Стоя под дождем и беглецы, и Петруха, являли собой жалкое зрелище: с волос по лицу за воротник струился дождь, одежда промокла, в ботинках хлюпала вода. Дождь был холодный, они продрогли и инстинктивно съёживались.
Николай на прощанье похлопал Петруху по плечу. «А не такой он и полоумный, как окрестили его охранники, – подумал он с благодарностью. – Парень как парень. Хорошо, что на свете не перевелись порядочные люди». Думал он о Петрухе, а перед глазами стоял образ Ольги.
Они друг за другом благополучно перебрались через ограду и слышали, как Петруха убирал лестницу, волоча её по мокрой земле.
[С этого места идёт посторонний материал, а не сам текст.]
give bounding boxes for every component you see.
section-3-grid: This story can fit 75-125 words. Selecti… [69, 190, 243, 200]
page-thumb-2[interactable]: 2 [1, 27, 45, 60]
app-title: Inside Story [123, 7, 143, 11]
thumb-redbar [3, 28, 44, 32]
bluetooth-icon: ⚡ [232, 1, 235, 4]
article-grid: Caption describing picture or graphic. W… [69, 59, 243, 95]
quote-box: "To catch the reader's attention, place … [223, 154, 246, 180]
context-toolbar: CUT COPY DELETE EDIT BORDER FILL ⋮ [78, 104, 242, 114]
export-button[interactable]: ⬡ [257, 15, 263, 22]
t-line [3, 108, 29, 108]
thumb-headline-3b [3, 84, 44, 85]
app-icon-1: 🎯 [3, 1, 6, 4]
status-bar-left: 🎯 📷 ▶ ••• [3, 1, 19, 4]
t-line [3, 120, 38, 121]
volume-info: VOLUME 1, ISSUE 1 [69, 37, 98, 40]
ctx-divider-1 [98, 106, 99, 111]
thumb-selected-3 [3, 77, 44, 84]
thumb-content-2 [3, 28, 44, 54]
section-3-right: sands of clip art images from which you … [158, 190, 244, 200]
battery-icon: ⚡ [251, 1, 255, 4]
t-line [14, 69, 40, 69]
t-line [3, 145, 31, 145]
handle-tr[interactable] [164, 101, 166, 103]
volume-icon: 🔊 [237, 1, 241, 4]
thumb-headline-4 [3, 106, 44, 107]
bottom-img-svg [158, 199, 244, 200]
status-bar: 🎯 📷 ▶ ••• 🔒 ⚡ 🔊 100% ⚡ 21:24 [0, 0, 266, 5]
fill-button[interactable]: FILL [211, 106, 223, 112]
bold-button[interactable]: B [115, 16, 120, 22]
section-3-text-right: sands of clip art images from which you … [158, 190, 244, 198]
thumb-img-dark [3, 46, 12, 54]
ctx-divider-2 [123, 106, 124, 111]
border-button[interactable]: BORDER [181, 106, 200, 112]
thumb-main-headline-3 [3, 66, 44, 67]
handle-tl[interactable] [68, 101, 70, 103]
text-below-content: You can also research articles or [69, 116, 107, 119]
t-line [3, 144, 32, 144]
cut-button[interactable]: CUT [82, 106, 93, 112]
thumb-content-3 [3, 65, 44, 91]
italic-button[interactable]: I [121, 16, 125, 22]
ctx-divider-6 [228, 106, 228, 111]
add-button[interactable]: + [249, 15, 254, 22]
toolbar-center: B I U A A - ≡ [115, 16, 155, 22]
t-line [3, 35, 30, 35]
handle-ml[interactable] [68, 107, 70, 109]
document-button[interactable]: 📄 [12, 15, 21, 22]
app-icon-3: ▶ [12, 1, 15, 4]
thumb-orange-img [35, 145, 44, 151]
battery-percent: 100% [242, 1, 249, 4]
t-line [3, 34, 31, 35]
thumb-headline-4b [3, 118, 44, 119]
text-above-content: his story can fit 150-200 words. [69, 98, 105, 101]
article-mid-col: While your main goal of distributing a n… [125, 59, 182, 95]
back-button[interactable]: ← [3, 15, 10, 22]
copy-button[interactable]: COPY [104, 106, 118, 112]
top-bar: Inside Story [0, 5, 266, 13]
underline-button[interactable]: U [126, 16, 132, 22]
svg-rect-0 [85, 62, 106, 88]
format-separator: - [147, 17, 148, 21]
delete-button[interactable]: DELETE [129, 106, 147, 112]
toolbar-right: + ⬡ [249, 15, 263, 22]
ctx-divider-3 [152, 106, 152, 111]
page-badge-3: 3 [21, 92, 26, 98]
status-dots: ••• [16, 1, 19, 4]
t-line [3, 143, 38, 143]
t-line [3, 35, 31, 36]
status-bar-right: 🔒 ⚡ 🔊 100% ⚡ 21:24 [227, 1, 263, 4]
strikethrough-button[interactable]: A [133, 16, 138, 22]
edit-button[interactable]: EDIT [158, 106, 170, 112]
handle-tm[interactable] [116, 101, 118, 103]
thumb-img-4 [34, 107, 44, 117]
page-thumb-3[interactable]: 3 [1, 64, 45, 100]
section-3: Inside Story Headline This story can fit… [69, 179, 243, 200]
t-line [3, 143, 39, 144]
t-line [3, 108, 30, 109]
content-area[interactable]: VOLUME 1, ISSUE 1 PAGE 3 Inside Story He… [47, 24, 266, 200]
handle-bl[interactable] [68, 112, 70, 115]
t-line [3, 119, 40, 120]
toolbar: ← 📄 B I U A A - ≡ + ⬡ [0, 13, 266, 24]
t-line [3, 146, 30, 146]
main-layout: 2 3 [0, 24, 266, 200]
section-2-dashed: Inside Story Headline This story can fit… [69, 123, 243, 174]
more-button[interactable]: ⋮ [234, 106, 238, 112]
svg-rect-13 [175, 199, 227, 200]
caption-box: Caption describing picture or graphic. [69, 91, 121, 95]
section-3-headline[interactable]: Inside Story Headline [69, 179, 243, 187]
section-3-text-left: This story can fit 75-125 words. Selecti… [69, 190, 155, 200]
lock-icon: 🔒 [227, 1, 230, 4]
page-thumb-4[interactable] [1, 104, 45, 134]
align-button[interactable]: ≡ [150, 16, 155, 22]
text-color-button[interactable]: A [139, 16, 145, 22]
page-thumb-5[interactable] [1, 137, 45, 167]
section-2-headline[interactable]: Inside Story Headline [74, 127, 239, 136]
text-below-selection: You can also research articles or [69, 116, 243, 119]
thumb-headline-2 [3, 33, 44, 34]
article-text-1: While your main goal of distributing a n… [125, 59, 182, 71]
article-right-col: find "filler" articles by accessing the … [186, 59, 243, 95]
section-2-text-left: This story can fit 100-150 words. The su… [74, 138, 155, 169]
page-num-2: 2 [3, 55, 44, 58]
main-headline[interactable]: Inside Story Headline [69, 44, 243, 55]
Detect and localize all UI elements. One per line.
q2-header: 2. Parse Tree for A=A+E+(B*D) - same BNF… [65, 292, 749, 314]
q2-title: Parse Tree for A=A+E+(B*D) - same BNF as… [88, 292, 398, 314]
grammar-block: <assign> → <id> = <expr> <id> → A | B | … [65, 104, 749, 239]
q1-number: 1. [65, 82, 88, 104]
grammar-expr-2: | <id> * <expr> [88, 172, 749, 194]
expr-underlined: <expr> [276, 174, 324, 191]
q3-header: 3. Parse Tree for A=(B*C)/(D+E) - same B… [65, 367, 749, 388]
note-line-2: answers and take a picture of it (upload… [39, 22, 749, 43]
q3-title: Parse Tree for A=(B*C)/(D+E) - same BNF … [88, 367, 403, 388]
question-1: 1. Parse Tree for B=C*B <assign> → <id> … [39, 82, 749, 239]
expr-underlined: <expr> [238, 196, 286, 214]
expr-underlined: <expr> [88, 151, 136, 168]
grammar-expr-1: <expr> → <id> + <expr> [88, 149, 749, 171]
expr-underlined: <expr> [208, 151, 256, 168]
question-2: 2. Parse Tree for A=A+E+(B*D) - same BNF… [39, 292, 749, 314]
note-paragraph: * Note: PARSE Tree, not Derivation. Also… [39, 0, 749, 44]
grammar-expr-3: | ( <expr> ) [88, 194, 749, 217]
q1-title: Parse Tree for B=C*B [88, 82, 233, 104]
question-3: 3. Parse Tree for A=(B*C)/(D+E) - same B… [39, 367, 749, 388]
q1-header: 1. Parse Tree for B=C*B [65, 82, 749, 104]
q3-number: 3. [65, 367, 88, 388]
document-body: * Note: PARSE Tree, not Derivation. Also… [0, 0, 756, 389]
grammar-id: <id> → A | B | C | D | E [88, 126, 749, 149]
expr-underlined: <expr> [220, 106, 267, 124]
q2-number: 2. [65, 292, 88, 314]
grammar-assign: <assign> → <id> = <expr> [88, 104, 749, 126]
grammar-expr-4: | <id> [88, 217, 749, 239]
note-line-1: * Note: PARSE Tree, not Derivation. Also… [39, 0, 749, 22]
Этот дальний угол усадьбы в порослях молодых низкорослых сосен, таких же, какие Николай видел на уступе гряды, освещался молниями, и в их свете можно было увидеть беглецов. Прижимаясь к стене, они крадучись стали пробираться к пристани, которая была метрах в трехстах отсюда, делая короткие остановки, когда местность озарялась молнией.
У Николая из головы не выходила Ольга. Он ею восхищался, только к этому чувству примешивался горький осадок, что она, жена этого негодяя Зага, хозяина дворца. Он порывался поговорить о ней с друзьями, но не решался, да и времени не было. Такие или подобные чувства переполняли и Сергея. Он не выдержал первым. Когда они остановились передохнуть, он сказал:
– А бесстрашная эта Ольга. Я думал, что она одного с ними поля ягода. А оказалось наоборот.
– Я тоже так думал, – сказал Николай.
– Чего вы её оправдываете, – строго посмотрев на собеседников, произнёс Афанасий. – Она искупает свою вину. Вы что забыли, что она нам подсуропила.
– Но другая на её месте могла бы и не исправлять содеянного, – вступился за Ольгу Николай.
– Могла бы, конечно, – ответил Афанасий.
– Но она сделала, – поддержал друга Сергей.
– Такую женщину я бы расцеловал, – произнёс Николай.
– Ну и что тебе мешало? – рассмеялся Сергей, к которому вернулось его былое веселье.
– Муж этой дамочки помешал, – ответил Афанасий, – Пол Заг, по вине которого мы сидели в подвале. Эта женщина завела нас в капкан, а теперь расцеловать её?…
– Ты слишком строг, – вскинул на него глаза Николай. – Может, её обманули, ввели в заблуждение… А потом ты уже спасибо ей сказал, там у особняка.
– Я не ей говорил, а…
Утих очередной раскат грома, и разговор прервался. Беглецы крадучись, теснее прижимаясь к стене, двинулись к пирсу. Перед последним рывком остановились, чтобы перевести дыхание.
– Вон тот, кажется, катер, – сказал Афанасий, указывая рукой на довольно большую посудину, широкую и остойчивую с красной полосой по левому борту и палубной надстройкой. По сравнению с двумя маленькими катерками, пришвартованными рядом, она казалась гигантом. – Действия наши будут такими, – продолжал Афанасий, взяв на себя роль главнокомандующего…
Он не успел договорить. Противно и жутко взвыла электрическая сирена, наполнив чёрное пространство протяжным воем. Видимо, Волдырь обнаружил побег и сыграл тревогу.
Через несколько секунд вспыхнули два мощных прожектора, установленные на вышках по углам фасадной части ограды. Их лучи, словно лезвия двух ножей, полосовали прибрежную полосу.